======== Input data ========

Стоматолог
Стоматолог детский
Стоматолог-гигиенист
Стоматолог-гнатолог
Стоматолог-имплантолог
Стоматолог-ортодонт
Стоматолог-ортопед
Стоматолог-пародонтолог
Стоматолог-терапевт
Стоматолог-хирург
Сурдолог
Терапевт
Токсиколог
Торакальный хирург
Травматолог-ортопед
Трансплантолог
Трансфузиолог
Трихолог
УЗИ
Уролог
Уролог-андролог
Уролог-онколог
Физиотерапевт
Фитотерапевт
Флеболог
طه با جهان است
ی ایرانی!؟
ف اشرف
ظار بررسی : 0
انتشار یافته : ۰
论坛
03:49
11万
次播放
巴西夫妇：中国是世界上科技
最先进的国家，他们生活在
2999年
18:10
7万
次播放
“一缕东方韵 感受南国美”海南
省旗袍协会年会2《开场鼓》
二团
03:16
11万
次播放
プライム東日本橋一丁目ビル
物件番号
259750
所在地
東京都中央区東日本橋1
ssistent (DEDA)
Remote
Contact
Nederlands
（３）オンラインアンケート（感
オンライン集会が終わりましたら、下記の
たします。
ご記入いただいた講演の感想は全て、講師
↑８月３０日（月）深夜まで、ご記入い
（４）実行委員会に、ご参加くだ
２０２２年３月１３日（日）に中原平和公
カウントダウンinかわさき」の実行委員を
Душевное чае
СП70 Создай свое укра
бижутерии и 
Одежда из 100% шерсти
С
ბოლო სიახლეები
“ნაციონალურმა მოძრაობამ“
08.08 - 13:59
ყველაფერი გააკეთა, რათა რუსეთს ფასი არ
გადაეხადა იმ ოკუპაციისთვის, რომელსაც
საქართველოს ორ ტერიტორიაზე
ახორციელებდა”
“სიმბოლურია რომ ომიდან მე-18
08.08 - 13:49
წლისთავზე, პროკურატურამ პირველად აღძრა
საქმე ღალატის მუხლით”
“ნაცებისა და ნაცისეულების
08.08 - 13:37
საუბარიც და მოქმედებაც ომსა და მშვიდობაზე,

========
======== Input data ========

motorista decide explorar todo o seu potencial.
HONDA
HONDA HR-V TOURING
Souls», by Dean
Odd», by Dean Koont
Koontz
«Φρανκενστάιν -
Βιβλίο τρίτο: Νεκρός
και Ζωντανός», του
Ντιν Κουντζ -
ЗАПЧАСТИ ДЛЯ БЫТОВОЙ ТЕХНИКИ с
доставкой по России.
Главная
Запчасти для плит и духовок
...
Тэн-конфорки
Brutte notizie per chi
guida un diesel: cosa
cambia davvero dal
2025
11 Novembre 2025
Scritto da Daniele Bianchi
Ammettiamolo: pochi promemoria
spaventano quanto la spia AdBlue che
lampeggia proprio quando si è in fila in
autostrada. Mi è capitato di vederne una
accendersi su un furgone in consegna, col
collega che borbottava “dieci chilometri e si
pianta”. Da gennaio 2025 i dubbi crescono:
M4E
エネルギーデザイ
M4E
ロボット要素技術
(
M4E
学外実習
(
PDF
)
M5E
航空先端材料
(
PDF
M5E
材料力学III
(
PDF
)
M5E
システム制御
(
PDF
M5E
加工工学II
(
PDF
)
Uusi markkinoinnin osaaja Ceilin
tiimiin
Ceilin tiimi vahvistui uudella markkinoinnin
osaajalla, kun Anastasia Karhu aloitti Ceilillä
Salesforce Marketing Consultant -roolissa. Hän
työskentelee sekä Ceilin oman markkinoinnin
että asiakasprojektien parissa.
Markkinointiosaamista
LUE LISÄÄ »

========
======== Input data ========

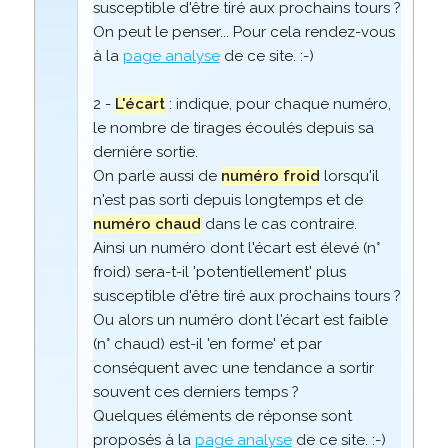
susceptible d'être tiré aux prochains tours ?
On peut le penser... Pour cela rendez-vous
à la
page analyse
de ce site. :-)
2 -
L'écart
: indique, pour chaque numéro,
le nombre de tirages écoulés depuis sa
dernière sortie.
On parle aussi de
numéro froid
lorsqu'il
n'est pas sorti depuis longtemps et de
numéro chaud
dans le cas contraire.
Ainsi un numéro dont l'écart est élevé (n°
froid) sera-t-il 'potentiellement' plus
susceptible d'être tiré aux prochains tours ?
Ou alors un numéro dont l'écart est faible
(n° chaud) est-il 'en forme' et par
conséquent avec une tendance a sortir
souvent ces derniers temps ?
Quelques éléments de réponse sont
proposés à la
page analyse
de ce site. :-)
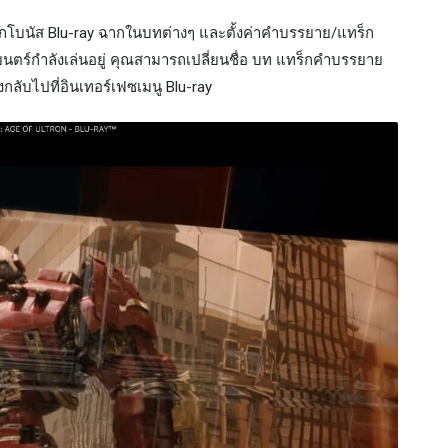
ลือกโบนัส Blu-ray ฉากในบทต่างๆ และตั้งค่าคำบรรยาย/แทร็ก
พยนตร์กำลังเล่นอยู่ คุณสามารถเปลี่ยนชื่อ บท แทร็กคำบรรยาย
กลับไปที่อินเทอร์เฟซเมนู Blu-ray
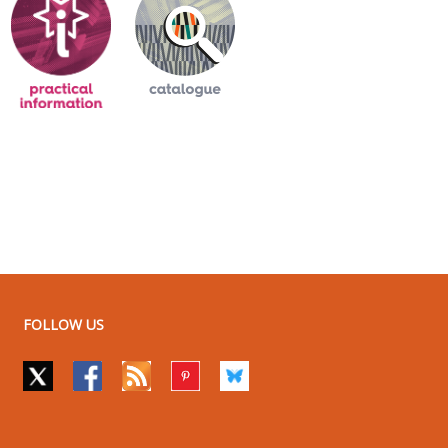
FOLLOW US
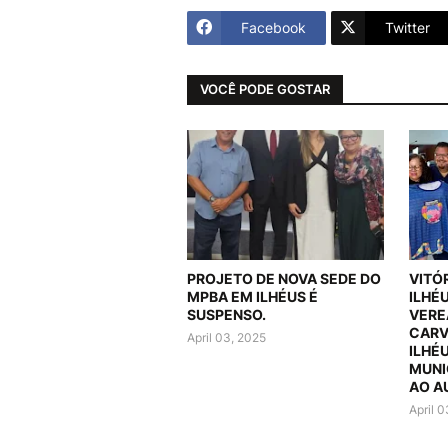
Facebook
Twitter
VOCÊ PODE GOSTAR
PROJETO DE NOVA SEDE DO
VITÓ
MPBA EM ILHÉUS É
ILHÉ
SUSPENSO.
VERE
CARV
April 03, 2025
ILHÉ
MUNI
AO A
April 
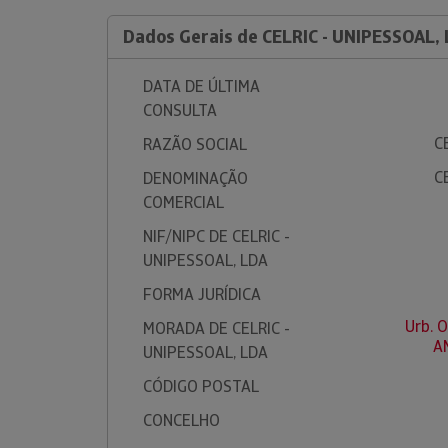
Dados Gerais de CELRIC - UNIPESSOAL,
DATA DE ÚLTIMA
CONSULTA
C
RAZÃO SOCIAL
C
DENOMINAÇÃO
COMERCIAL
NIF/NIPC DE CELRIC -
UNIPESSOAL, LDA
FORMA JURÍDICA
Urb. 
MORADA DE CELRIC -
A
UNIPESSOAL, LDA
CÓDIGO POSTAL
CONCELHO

========

:: Exercise description ::
Filter the listing above for the string "numéro" and copy every matching line.

:: Result of this exercise ::
: indique, pour chaque numéro,
numéro froid
numéro chaud
Ainsi un numéro dont l'écart est élevé (n°
Ou alors un numéro dont l'écart est faible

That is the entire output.